_ASSIGNMENT_. Without the pictures, copy all the entries below exactly.

_INPUT DATA_.
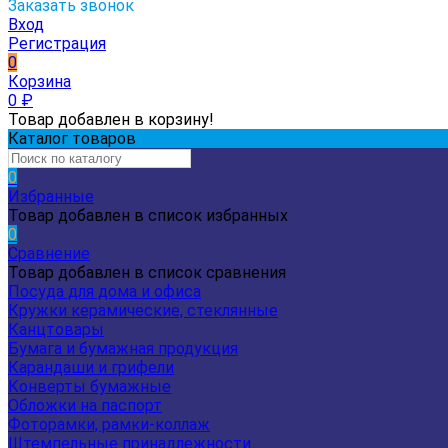
Заказать звонок
Вход
Регистрация
0
Корзина
0
₽
Товар добавлен в корзину!
Каталог товаров
0
Избранные
Товар добавлен в список избранных
0
Сравнение
Товар добавлен в список сравнения
Посуда для дома и офиса
Кружки керамические, стеклянные
Канцтовары
Бумага и бумажная продукция
Карандаши и грифели
Конверты бумажные
Обложки на паспорт
Фоторамки, рамки-коллаж
Штемпельные принадлежности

_RESULT OF THE TASK_.
Заказать звонок
Вход
Регистрация
0
Корзина
0
₽
Товар добавлен в корзину!
Каталог товаров
0
Избранные
Товар добавлен в список избранных
0
Сравнение
Товар добавлен в список сравнения
Посуда для дома и офиса
Кружки керамические, стеклянные
Канцтовары
Бумага и бумажная продукция
Карандаши и грифели
Конверты бумажные
Обложки на паспорт
Фоторамки, рамки-коллаж
Штемпельные принадлежности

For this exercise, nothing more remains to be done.